### AVAILABLE DATA
------------------------------
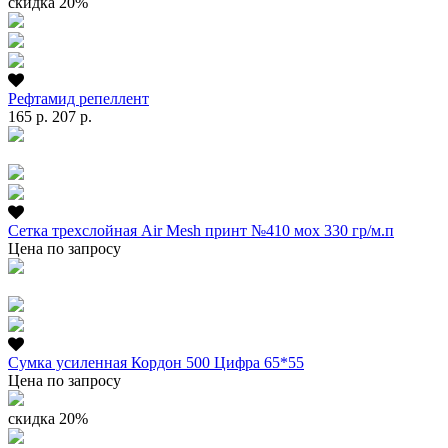
скидка 20%
Рефтамид репеллент
165 р.
207 р.
Сетка трехслойная Air Mesh принт №410 мох 330 гр/м.п
Цена по запросу
Сумка усиленная Кордон 500 Цифра 65*55
Цена по запросу
скидка 20%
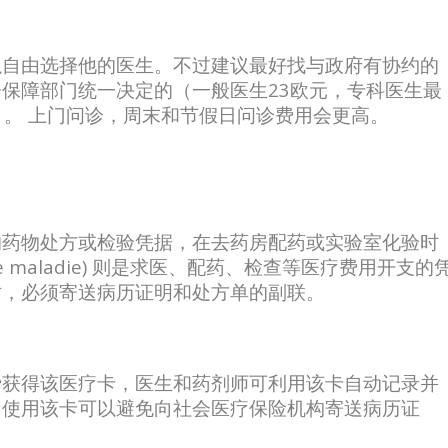
以自由选择他的医生。不过建议最好找与政府有协约的
保障部门统一决定的（一般医生23欧元，专科医生最
）。 上门问诊，周末和节假日问诊费用会更高。
医生出具的药物处方或检验凭据，在去药房配药或实验室化验时
 de maladie) 则是求医、配药、检查等医疗费用开支的
时，必须寄送病历证明和处方单的副联。
费获得该医疗卡，医生和药剂师可利用该卡自动记录并
。使用该卡可以避免向社会医疗保险机构寄送病历证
------------------------------
Reproduce exactly the lines from the one containing "保障部门统一决定的（一般医生23欧元，专科医生最" through the last line of the records above, including both, and nothing else.

保障部门统一决定的（一般医生23欧元，专科医生最
）。 上门问诊，周末和节假日问诊费用会更高。
医生出具的药物处方或检验凭据，在去药房配药或实验室化验时
 de maladie) 则是求医、配药、检查等医疗费用开支的
时，必须寄送病历证明和处方单的副联。
费获得该医疗卡，医生和药剂师可利用该卡自动记录并
。使用该卡可以避免向社会医疗保险机构寄送病历证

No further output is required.